As New 246K SF Scheme Unveiled, Market Asks If Birmingham's Office Market Is Healthy?
Q3 take-up figures for Birmingham’s office market, due in the next fortnight, are likely to show flickering life in the city’s central business district. There is a weak but steady pulse and the patient is conscious. But is it healthy?
Ballymore has signed the operator of a ‘celebrity gym’ for 10K SF on a 10-year lease: a substantial investment in the idea that central Birmingham’s office scene is alive and kicking, and will be for some time to come.
MK Health Hub is bringing its health and fitness concept to the city, and will open in January 2021 following a £1M fit-out at the 420K SF speculative Three Snowhill. The Hub’s celebrity clientele is said by the operators to include Premier League footballers, Olympic gold medallists and chart toppers Little Mix and Demi Lovato.

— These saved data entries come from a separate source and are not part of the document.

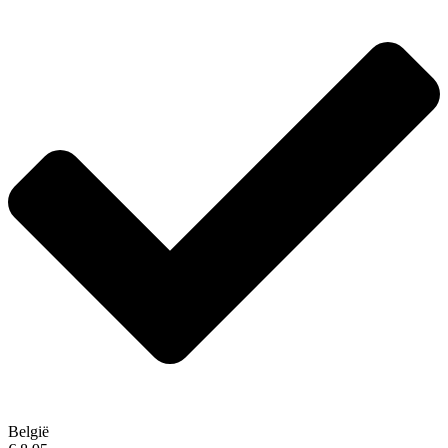
België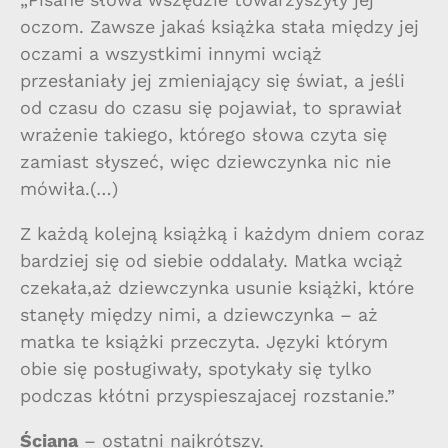
oczom. Zawsze jakaś książka stała między jej
oczami a wszystkimi innymi wciąż
przesłaniały jej zmieniający się świat, a jeśli
od czasu do czasu się pojawiał, to sprawiał
wrażenie takiego, którego słowa czyta się
zamiast słyszeć, więc dziewczynka nic nie
mówiła.(…)
Z każdą kolejną książką i każdym dniem coraz
bardziej się od siebie oddalały. Matka wciąż
czekała,aż dziewczynka usunie książki, które
stanęły między nimi, a dziewczynka – aż
matka te książki przeczyta. Języki którym
obie się posługiwały, spotykały się tylko
podczas kłótni przyspieszajacej rozstanie.”
Ściana
– ostatni najkrótszy.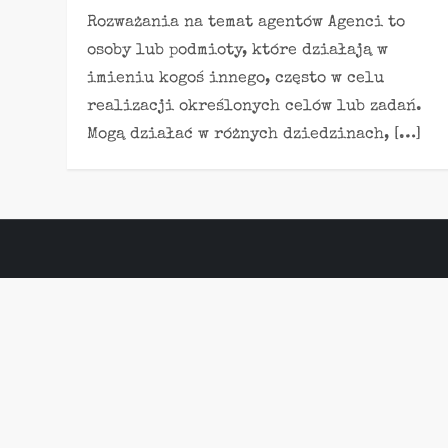
Rozważania na temat agentów Agenci to
osoby lub podmioty, które działają w
imieniu kogoś innego, często w celu
realizacji określonych celów lub zadań.
Mogą działać w różnych dziedzinach, […]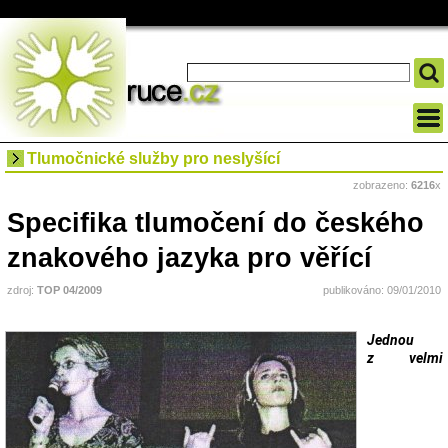
Tlumočnické služby pro neslyšící
zobrazeno:
6216
x
Specifika tlumočení do českého
znakového jazyka pro věřící
zdroj:
TOP 04/2009
publikováno: 09/01/2010
Jednou
z velmi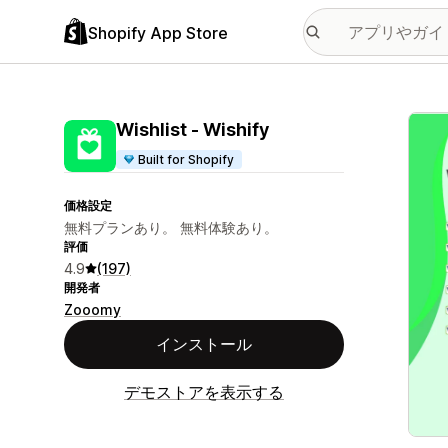
Shopify App Store
特集
Wishlist ‑ Wishify
Built for Shopify
価格設定
無料プランあり。 無料体験あり。
評価
4.9
(197)
開発者
Zooomy
インストール
デモストアを表示する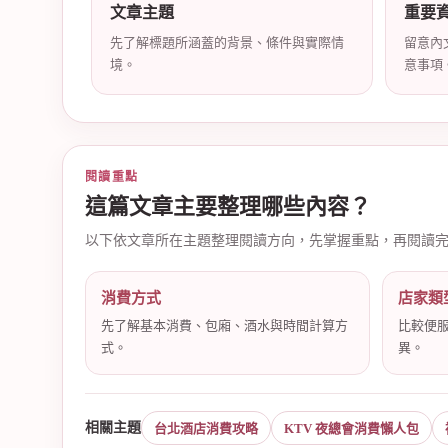
文章主題
重要
先了解標題所涵蓋的背景、條件與實際情
留意內
境。
意事項
店
閱讀重點
這篇文章主要整理哪些內容？
以下依文章所在主題整理閱讀方向，先掌握重點，再閱讀
消費方式
店家類
經
先了解基本消費、包廂、酒水與時間計算方
比較便
式。
異。
相關主題
台北酒店消費攻略
KTV 夜總會消費懶人包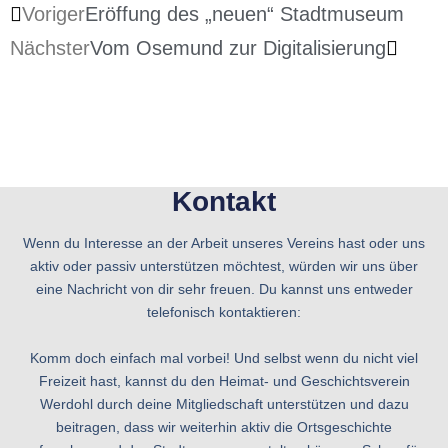
Voriger
Eröffung des „neuen“ Stadtmuseum
Nächster
Vom Osemund zur Digitalisierung
Kontakt
Wenn du Interesse an der Arbeit unseres Vereins hast oder uns
aktiv oder passiv unterstützen möchtest, würden wir uns über
eine Nachricht von dir sehr freuen. Du kannst uns entweder
telefonisch kontaktieren:
Komm doch einfach mal vorbei! Und selbst wenn du nicht viel
Freizeit hast, kannst du den Heimat- und Geschichtsverein
Werdohl durch deine Mitgliedschaft unterstützen und dazu
beitragen, dass wir weiterhin aktiv die Ortsgeschichte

The business will feed off the 4,000 BT personnel moving into offices on the site late this year.
Farther out of town there are also signs of muscles twitching. SevenCapital has secured two new lets at its newly refurbished 71K SF Lyndon House, Hagley Road. Two modest but, in the current climate significant, deals see MoreMicro sign up for 2.1K SF and insurance startup Bletchley take 750 SF.
“These two lettings demonstrate the unwavering appetite within Birmingham to keep business moving and get back to the office — where it is safe to do so,” SevenCapital director Simon Dicken said.

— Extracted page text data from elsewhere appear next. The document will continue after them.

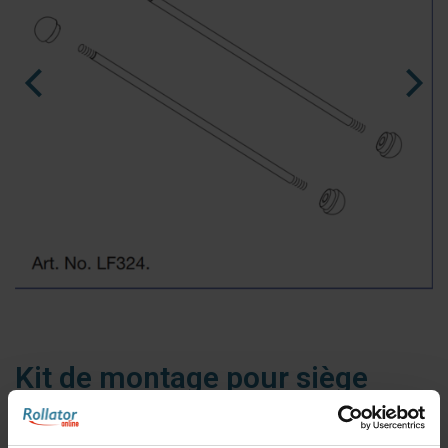
nl
es
fr
Kit de montage pour siège
Let's Fly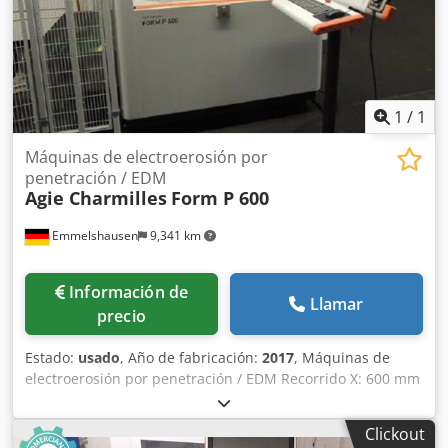
1
/
1
Máquinas de electroerosión por
penetración / EDM
Agie Charmilles
Form P 600
Emmelshausen
9,341 km
Información de
Llamar
precio
Estado:
usado
, Año de fabricación:
2017
, Máquinas de
electroerosión por penetración / EDM Recorrido X: 600 mm
Recorrido Y: 400 mm Recorrido Z: 450 mm Tamaño de
mesa X: 750 mm Tamaño de mesa Y: 600 mm máx. tamaño
Clickout
de pieza X: 1040 mm máx. tamaño de pieza Y: 730 mm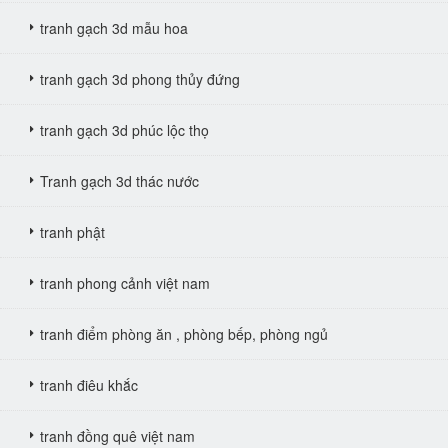
tranh gạch 3d mẫu hoa
tranh gạch 3d phong thủy đứng
tranh gạch 3d phúc lộc thọ
Tranh gạch 3d thác nước
tranh phật
tranh phong cảnh việt nam
tranh điểm phòng ăn , phòng bếp, phòng ngủ
tranh điêu khắc
tranh đồng quê việt nam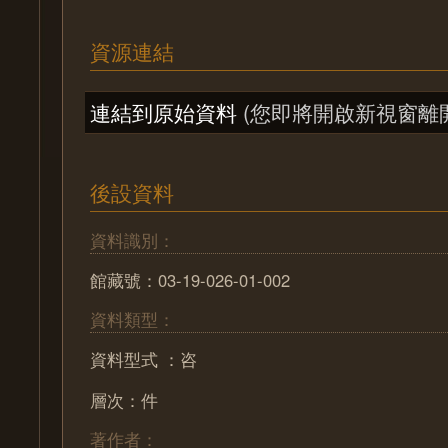
資源連結
連結到原始資料
(您即將開啟新視窗離
後設資料
資料識別：
館藏號：03-19-026-01-002
資料類型：
資料型式 ：咨
層次：件
著作者：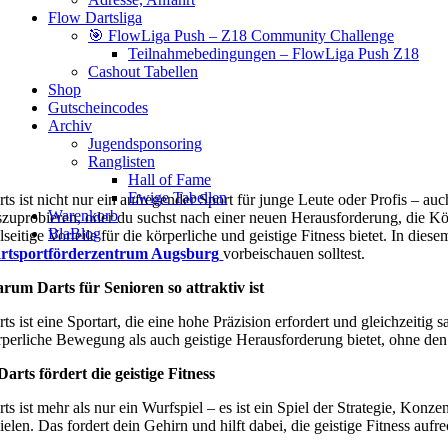
Flow Dartsliga
🎯 FlowLiga Push – Z18 Community Challenge
Teilnahmebedingungen – FlowLiga Push Z18
Cashout Tabellen
Shop
Gutscheincodes
Archiv
Jugendsponsoring
Ranglisten
Hall of Fame
Ewige Tabellen
rts ist nicht nur ein aufregender Sport für junge Leute oder Profis – a
Warenkorb
szuprobieren, oder du suchst nach einer neuen Herausforderung, die Körp
BlaBlog
elseitige Vorteile für die körperliche und geistige Fitness bietet. In d
rtsportförderzentrum Augsburg
vorbeischauen solltest.
rum Darts für Senioren so attraktiv ist
rts ist eine Sportart, die eine hohe Präzision erfordert und gleichzeiti
rperliche Bewegung als auch geistige Herausforderung bietet, ohne den 
 Darts fördert die geistige Fitness
rts ist mehr als nur ein Wurfspiel – es ist ein Spiel der Strategie, Ko
zielen. Das fordert dein Gehirn und hilft dabei, die geistige Fitness au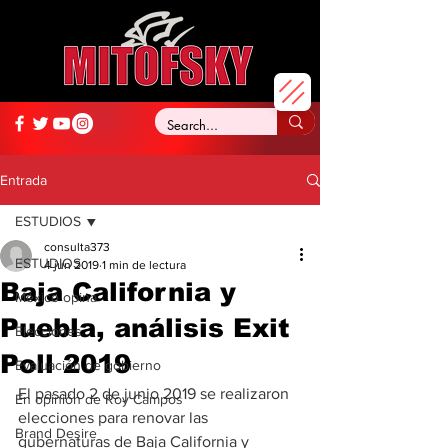
Entrada
ESTUDIOS
consulta373
ESTUDIOS
4 jun 2019
1 min de lectura
Baja California y
México opina
Puebla, análisis Exit
Elecciones
Poll 2019
Evaluación de gobierno
El pasado 2 de junio 2019 se realizaron 
En opinión de Roy Campos
elecciones para renovar las 
Brand Desire
gubernaturas de Baja California y 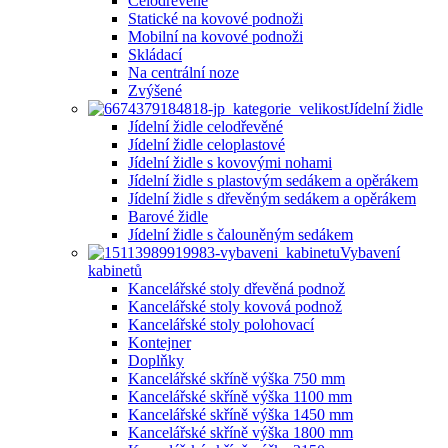
Celodřevěné
Statické na kovové podnoži
Mobilní na kovové podnoži
Skládací
Na centrální noze
Zvýšené
Jídelní židle
Jídelní židle celodřevěné
Jídelní židle celoplastové
Jídelní židle s kovovými nohami
Jídelní židle s plastovým sedákem a opěrákem
Jídelní židle s dřevěným sedákem a opěrákem
Barové židle
Jídelní židle s čalouněným sedákem
Vybavení
kabinetů
Kancelářské stoly dřevěná podnož
Kancelářské stoly kovová podnož
Kancelářské stoly polohovací
Kontejner
Doplňky
Kancelářské skříně výška 750 mm
Kancelářské skříně výška 1100 mm
Kancelářské skříně výška 1450 mm
Kancelářské skříně výška 1800 mm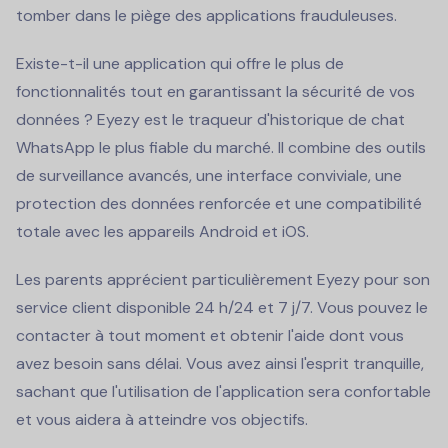
tomber dans le piège des applications frauduleuses.
Existe-t-il une application qui offre le plus de
fonctionnalités tout en garantissant la sécurité de vos
données ? Eyezy est le traqueur d'historique de chat
WhatsApp le plus fiable du marché. Il combine des outils
de surveillance avancés, une interface conviviale, une
protection des données renforcée et une compatibilité
totale avec les appareils Android et iOS.
Les parents apprécient particulièrement Eyezy pour son
service client disponible 24 h/24 et 7 j/7. Vous pouvez le
contacter à tout moment et obtenir l'aide dont vous
avez besoin sans délai. Vous avez ainsi l'esprit tranquille,
sachant que l'utilisation de l'application sera confortable
et vous aidera à atteindre vos objectifs.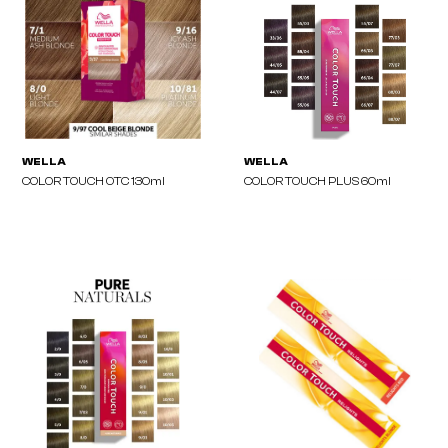
WELLA
WELLA
Color Fresh Create 60ml
Color Fresh Mask 150ml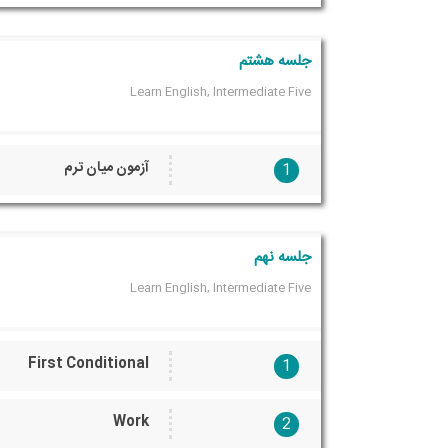
جلسه هشتم
Learn English, Intermediate Five
آزمون میان ترم
1
جلسه نهم
Learn English, Intermediate Five
First Conditional
1
Work
2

“Whilst we still have a little work left to complete, the majority of the building has now been refurbished and we are actively working to secure further lets over the coming months.”
But the biggest sign of faith comes tellingly from a government-backed developer.
Perhaps inspired by the government’s demand for shovel-ready projects, London & Continental Railways is pressing on with plans for its Axis site.
The developer has been nurturing plans for 1.2M SF of new office floorspace on the 4.2-acre Axis site near Arena Central since 2014.
It has now applied for permission for a 246K SF, 14-storey block on the Holliday Street site. The existing 2017 consent for demolition expired in April 2020.
The 14-storey Four Axis Square is unusual in that the developer is a public sector body. LCR is a public corporation solely owned by the UK Department for Transport.
London & Continental paperwork submitted to planners said that the Axis Square scheme will be in two phases: demolition of the existing block and Four Axis Square is phase one, with Axis Two, Axis Three and Axis Five coming in phase two, with Axis Three first to start. The planning paperwork does not suggest the exact floor areas.
Axis House was built in 1976 and refurbished as recently as 2002. The 175K SF block has tenants including Atkins, British Transport Police and various government offices.